As I explained to E we were staying and tried to get Lg to stop crying, I realised our stroller had 2 flat tires. When your stroller only has 3 tires and 2 are flat, it doesnt make for smoothest of rides. But I put Lowri in and off we went to the zoo. Very awkwardly might I add.

Once inside it didn't go any better. One of the exhibits Eleri wanted to see was closed for renovation, our friend ended up getting there about an hour late (she has a 7 week old so totally understandable) and Lg decided she needed to start crying again.

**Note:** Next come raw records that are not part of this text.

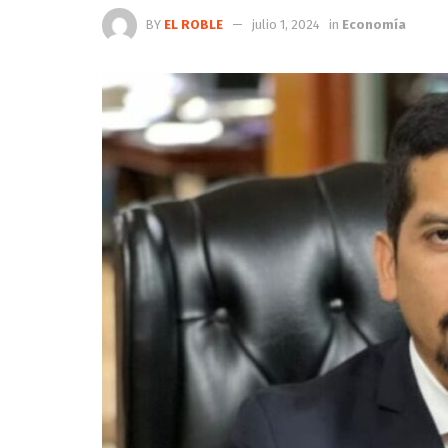
BY
EL ROBLE
julio 1, 2024
in
Economía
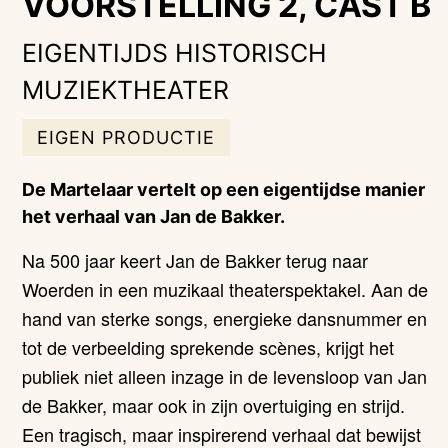
VOORSTELLING 2, CAST B
EIGENTIJDS HISTORISCH
MUZIEKTHEATER
EIGEN PRODUCTIE
De Martelaar vertelt op een eigentijdse manier
het verhaal van Jan de Bakker.
Na 500 jaar keert Jan de Bakker terug naar
Woerden in een muzikaal theaterspektakel. Aan de
hand van sterke songs, energieke dansnummer en
tot de verbeelding sprekende scènes, krijgt het
publiek niet alleen inzage in de levensloop van Jan
de Bakker, maar ook in zijn overtuiging en strijd.
Een tragisch, maar inspirerend verhaal dat bewijst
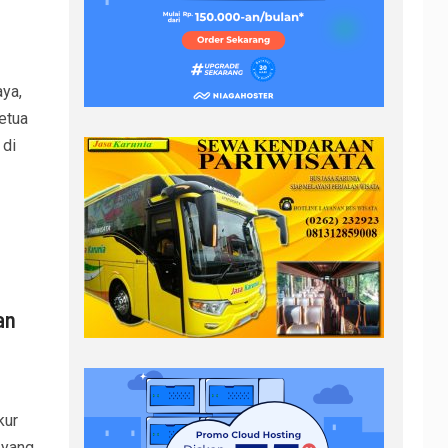
ya,
etua
di
an
kur
 yang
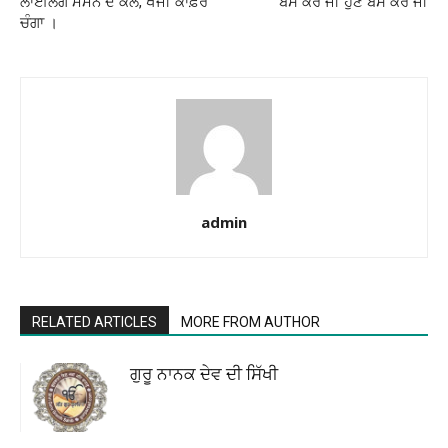
ਲਾਈਲੱਗ ਮੋਮਨ ਦੇ ਕੋਲੋਂ, ਖੋਜੀ ਕਾਫ਼ਰ
ਬੱਸ ਕਰ ਜੀ ਹੁਣ ਬੱਸ ਕਰ ਜੀ
ਚੰਗਾ ।
admin
RELATED ARTICLES
MORE FROM AUTHOR
ਗੁਰੂ ਨਾਨਕ ਦੇਵ ਦੀ ਸਿੱਖੀ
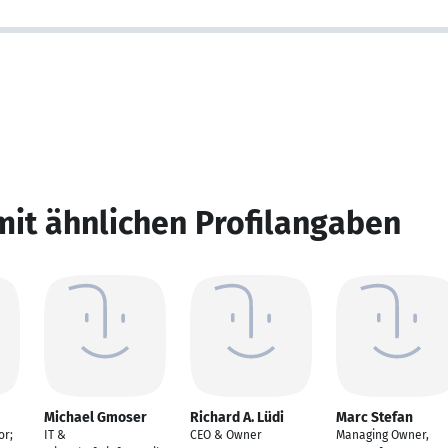
mit ähnlichen Profilangaben
Michael Gmoser
Richard A. Lüdi
Marc Stefan
or;
IT &
CEO & Owner
Managing Owner,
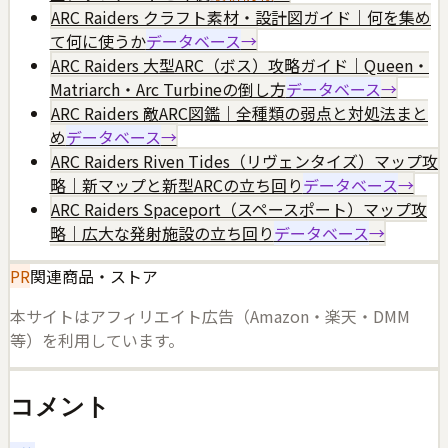
ARC Raiders クラフト素材・設計図ガイド｜何を集め
て何に使うか
データベース
→
ARC Raiders 大型ARC（ボス）攻略ガイド｜Queen・
Matriarch・Arc Turbineの倒し方
データベース
→
ARC Raiders 敵ARC図鑑｜全種類の弱点と対処法まと
め
データベース
→
ARC Raiders Riven Tides（リヴェンタイズ）マップ攻
略｜新マップと新型ARCの立ち回り
データベース
→
ARC Raiders Spaceport（スペースポート）マップ攻
略｜広大な発射施設の立ち回り
データベース
→
PR
関連商品・ストア
本サイトはアフィリエイト広告（Amazon・楽天・DMM
等）を利用しています。
コメント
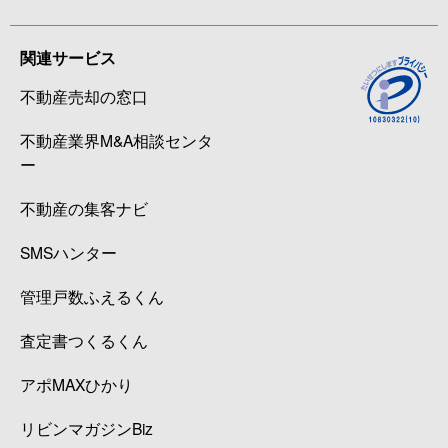
関連サービス
不動産売却の窓口
不動産業界M&A相談センタ
ー
不動産の集客ナビ
SMSハンター
管理戸数ふえるくん
査定書つくるくん
アポMAXひかり
リビンマガジンBiz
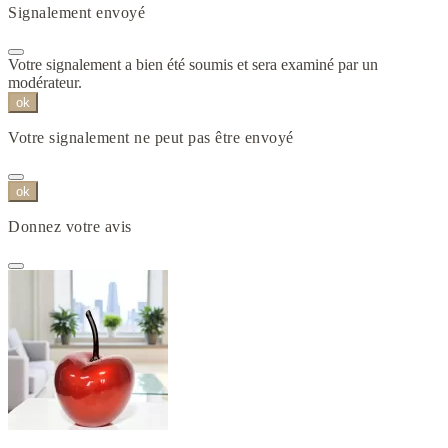
Signalement envoyé
Votre signalement a bien été soumis et sera examiné par un
modérateur.
ok
Votre signalement ne peut pas être envoyé
ok
Donnez votre avis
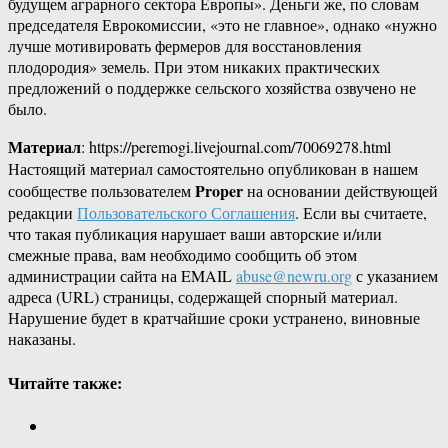
будущем аграрного сектора Европы». Деньги же, по словам
председателя Еврокомиссии, «это не главное», однако «нужно
лучше мотивировать фермеров для восстановления
плодородия» земель. При этом никаких практических
предложений о поддержке сельского хозяйства озвучено не
было.
Материал
: https://peremogi.livejournal.com/70069278.html
Настоящий материал самостоятельно опубликован в нашем
Proper
сообществе пользователем
на основании действующей
редакции
Пользовательского Соглашения
. Если вы считаете,
что такая публикация нарушает ваши авторские и/или
смежные права, вам необходимо сообщить об этом
администрации сайта на EMAIL
abuse@newru.org
с указанием
адреса (URL) страницы, содержащей спорный материал.
Нарушение будет в кратчайшие сроки устранено, виновные
наказаны.
Читайте также:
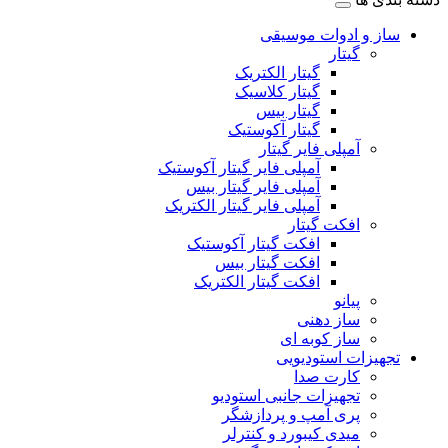
ساز و ادوات موسیقی
گیتار
گیتار الکتریک
گیتار کلاسیک
گیتار بیس
گیتار آکوستیک
آمپلی فایر گیتار
آمپلی فایر گیتار آکوستیک
آمپلی فایر گیتار بیس
آمپلی فایر گیتار الکتریک
افکت گیتار
افکت گیتار آکوستیک
افکت گیتار بیس
افکت گیتار الکتریک
پیانو
ساز دهنی
ساز کوبه ای
تجهیزات استودیویی
کارت صدا
تجهیزات جانبی استودیو
پری آمپ و پردازشگر
میدی کیبورد و کنترلر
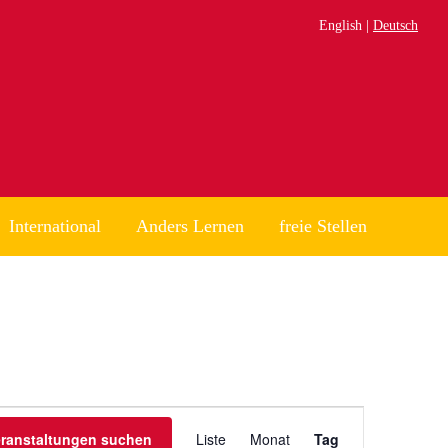
English
Deutsch
International
Anders Lernen
freie Stellen
Veranstaltung
eranstaltungen suchen
Liste
Monat
Tag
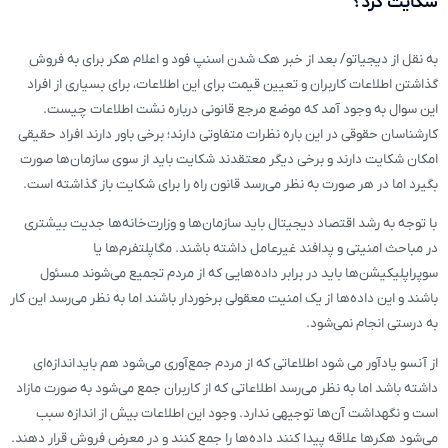
شکایت کرد؟
به نقل از دیجیاتو/ بعد از خبر هک شدن اسنپ فود و اعلام هکر برای به فروش
گذاشتن اطلاعات کاربران و تعیین قیمت برای این اطلاعات، برای بسیاری از افراد
این سوال به وجود آمد که موضع مرجع قانونی درباره نشت اطلاعات چیست.
کارشناسان حقوقی در این باره نظرات متفاوتی دارند؛ برخی باور دارند افراد حقیقی
امکان شکایت دارند و برخی دیگر معتقدند شکایت باید از سوی سازمان‌ها صورت
بگیرد اما در هر صورت به نظر می‌رسد قانون راه را برای شکایت باز گذاشته است.
با توجه به رشد اقتصاد دیجیتال باید سازمان‌ها و وزارت‌خانه‌ها جدیت بیشتری
در مباحث امنیتی و پدافند غیرعامل داشته باشند. مگاپلتفرم‌ها یا
سوپراپلیکیشن‌ها باید در برابر داده‌هایی که از مردم تجمیع می‌شوند مسئول
باشند و این داده‌ها از یک امنیت معقولی برخوردار باشند اما به نظر می‌رسد این کار
به درستی انجام نمی‌شود.
از آنسو یادآور می شود اطلاعاتی که از مردم جمع‌آوری می‌شود هم باید اندازه‌ای
داشته باشد اما به نظر می‌رسد اطلاعاتی که از کاربران جمع می‌شود به صورت مازاد
است و نگهداشت آن‌ها توجیهی ندارد. وجود این اطلاعات بیش از اندازه سبب
می‌شود هکرها علاقه پیدا کنند داده‌ها را جمع کنند و در معرض فروش قرار دهند.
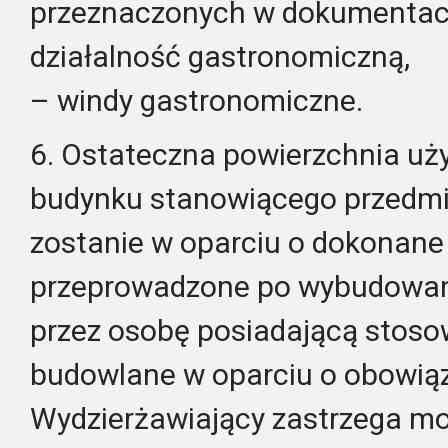
przeznaczonych w dokumentacj
działalność gastronomiczną,
– windy gastronomiczne.
6. Ostateczna powierzchnia uż
budynku stanowiącego przedmi
zostanie w oparciu o dokonane
przeprowadzone po wybudowan
przez osobę posiadającą stos
budowlane w oparciu o obowią
Wydzierżawiający zastrzega mo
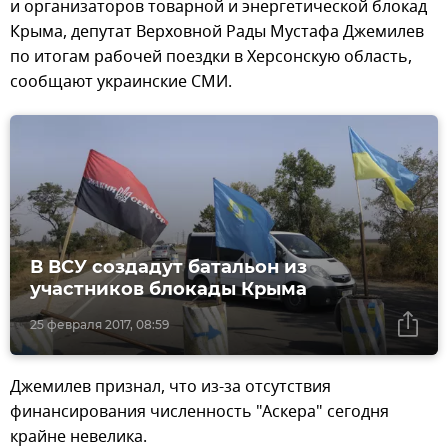
и организаторов товарной и энергетической блокад
Крыма, депутат Верховной Рады Мустафа Джемилев
по итогам рабочей поездки в Херсонскую область,
сообщают украинские СМИ.
В ВСУ создадут батальон из
участников блокады Крыма
25 февраля 2017, 08:59
Джемилев признал, что из-за отсутствия
финансирования численность "Аскера" сегодня
крайне невелика.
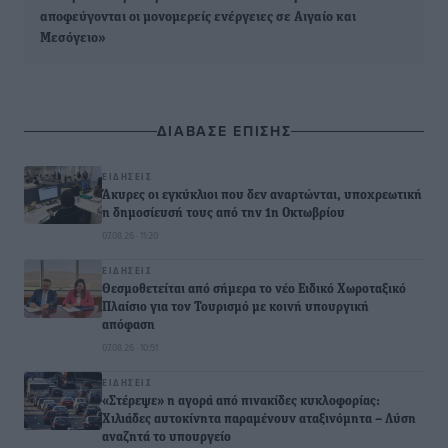
αποφεύγονται οι μονομερείς ενέργειες σε Αιγαίο και
Μεσόγειο»
ΔΙΑΒΑΣΕ ΕΠΙΣΗΣ
ΕΙΔΉΣΕΙΣ
Άκυρες οι εγκύκλιοι που δεν αναρτώνται, υποχρεωτική
η δημοσίευσή τους από την 1η Οκτωβρίου
07.08.26 · 11:20
ΕΙΔΉΣΕΙΣ
Θεσμοθετείται από σήμερα το νέο Ειδικό Χωροταξικό
Πλαίσιο για τον Τουρισμό με κοινή υπουργική
απόφαση
07.08.26 · 10:51
ΕΙΔΉΣΕΙΣ
«Στέρεψε» η αγορά από πινακίδες κυκλοφορίας:
Χιλιάδες αυτοκίνητα παραμένουν αταξινόμητα – Λύση
αναζητά το υπουργείο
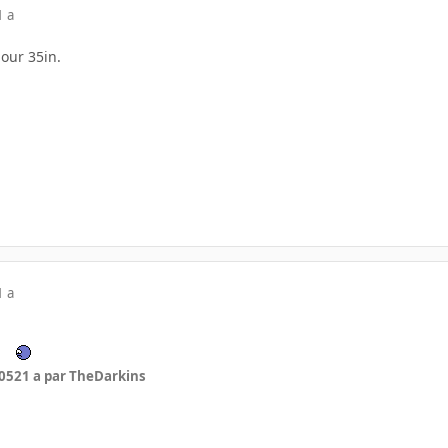
1 a
pour 35in.
1 a
005
21 a
par TheDarkins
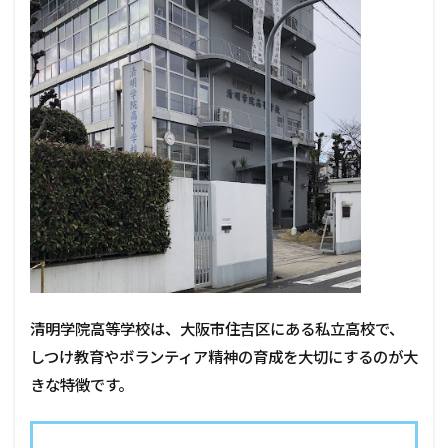
清明学院高等学校は、大阪市住吉区にある私立高校で、
しつけ教育やボランティア精神の育成を大切にするのが大
きな特徴です。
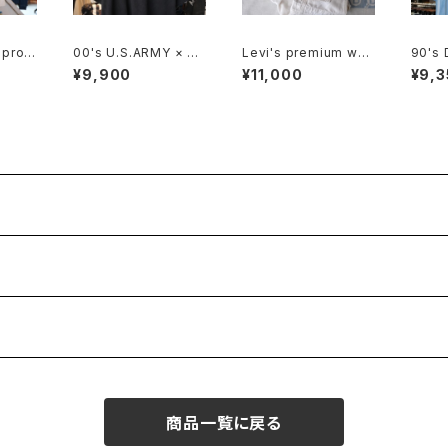
 prom
00's U.S.ARMY × NA
Levi's premium whit
90's
er Ba
SCAR embroidered
e Shortalls
evi's
¥9,900
¥11,000
¥9,3
logo black cotton T
hambr
ee
商品一覧に戻る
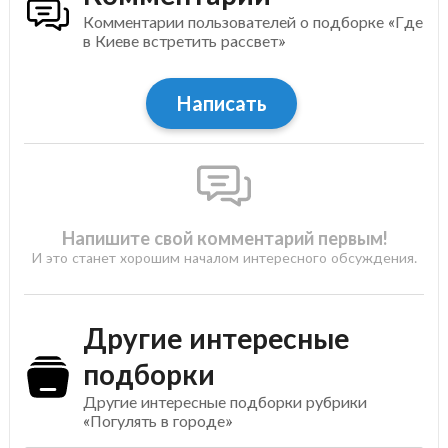
Комментарии пользователей о подборке «Где
в Киеве встретить рассвет»
Написать
Напишите свой комментарий первым!
И это станет хорошим началом интересного обсуждения.
Другие интересные
подборки
Другие интересные подборки рубрики
«Погулять в городе»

We made it to the monkey exhibit and managed to find a few sprinklers to run through before we headed to the playground so I could sit and feed while E played. But once we got there, E didn't want to play. This was about the time she also decided she didn't want to wear shoes anymore either. As we were fighting nicely discussing why she had to wear shoes at the zoo, and I am trying to situate Lg with the nursing cover, a 5 year old girl comes over and the next 10 minutes went something like this:

random kid: I like your baby. I have some dolls. I like real babies though. I have a sister. she is not a baby. can i see your baby? why is she under a blanket? Can I touch her? Do you have more than one baby? Why are you at the zoo? Can I touch your baby? Can I feed her? What does she eat? What do you eat? I like fruit snacks. I think I have some. Hold on I will be right back. (kid runs off....kid comes back) Why is your baby under a blanket? Look I have fruit snacks. Who owns this bench? Why is it here? I think it is for big girls like me. I am big. But you are bigger. Do you like babies? Do you like benches? When does your baby want to eat? Can I feed her? I like to feed babies. Do you know baby Greg? He is a baby. I feed him sometimes. You know him? can I touch your baby?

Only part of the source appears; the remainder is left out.